You can hike around the ledges of the mountains, or along the Pacific Crest Trail nearby. It is important to not only bring proper hiking gear but be sure to have plenty of water on your person while enjoying this activity.

Climbing

In addition to hiking, climbing is another popular activity people take part in when visiting the Black Mountain Wilderness Area. You will have to bring your own climbing and safety gear. Many people enjoy summiting the mountain or just enjoying a casual climb on nearby rock formations.

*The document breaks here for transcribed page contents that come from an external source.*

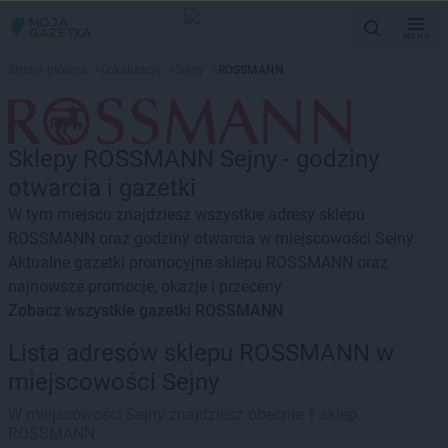
MENU
Strona główna
>
Lokalizacje
>
Sejny
>
ROSSMANN
Sklepy ROSSMANN Sejny - godziny
otwarcia i gazetki
W tym miejscu znajdziesz wszystkie adresy sklepu
ROSSMANN oraz godziny otwarcia w miejscowości Sejny.
Aktualne gazetki promocyjne sklepu ROSSMANN oraz
najnowsze promocje, okazje i przeceny.
Zobacz wszystkie gazetki ROSSMANN
Lista adresów sklepu ROSSMANN w
miejscowości Sejny
W miejscowości Sejny znajdziesz obecnie 1 sklep
ROSSMANN.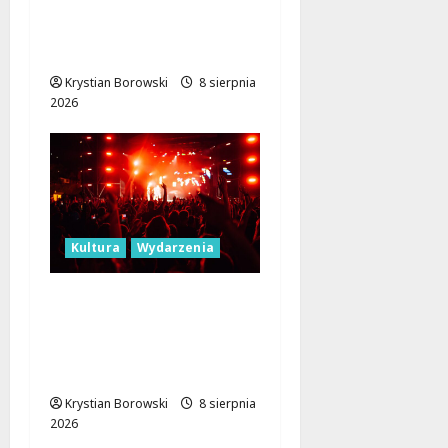
Bezpłatne warsztaty w
Parku Podolskim w
Łodzi!
Krystian Borowski
8 sierpnia
2026
Kultura
Wydarzenia
Dożynki 2026 w
Łódzkiem: Tradycja i
Nowoczesność w Sercu
Regionu!
Krystian Borowski
8 sierpnia
2026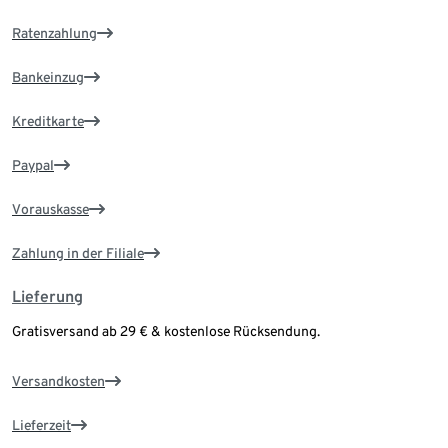
Ratenzahlung
Bankeinzug
Kreditkarte
Paypal
Vorauskasse
Zahlung in der Filiale
Lieferung
Gratisversand ab 29 € & kostenlose Rücksendung.
Versandkosten
Lieferzeit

You can also enjoy a bit of bouldering on the granite boulders in the area. It is important to note that these boulders are quite steep and are better suited for more experienced climbers

Environmental Education

Surprisingly, Black Mountain Wilderness is known for the environmental education that takes place there. Many students, usually in higher education, will visit for a field trip. There are also plenty of study areas for research. Students can learn about geography, wildlife, plants, and weather while visiting.
If you're a teacher, professor, or administrator, your students may enjoy a trip to Black Mountain Wilderness. It's a great way to get out of the classroom and experience nature firsthand.

Off-Season

Wildlife Viewing

There is a plethora of amazing wildlife that you may be able to see when you visit Black Mountain Wilderness. Some of the more popular animals that are most often seen are black-tailed deer, bobcats, mountain lions, coyotes, and raccoons.
There are also plenty of different types of birds, amphibians, and reptiles. It may be a good idea to bring along a couple of pairs of binoculars on your trip to increase the chance of you seeing more wildlife.

Photography

This area makes for beautiful photos. Whether you consider yourself an expert or you just enjoy capturing moments of your vacation, you'll have plenty to photograph here. You can take photos of the mining shaft, petroglyphs, mountains, wildlife, and more.
The vast desert with cloudless blue skies makes for excellent landscape photography. No matter where you turn at Black Mountain Wilderness Area, you'll find a snapshot worth taking to remember your trip by.

Horseback Riding

Nearby you'll find Black Mountain Wild Horse Territory. There you'll find over 13,000 acres of forest land to enjoy while on horseback. Due to the hot summers, it is best to go horseback riding in spring, fall, or winter.
The territory is also home to approximately 20 wild horses. If you're lucky, you might catch a glimpse of this herd, but remember not to get too close. Seeing these animals, even from a distance, is a stunning reminder of just how wild this area remains.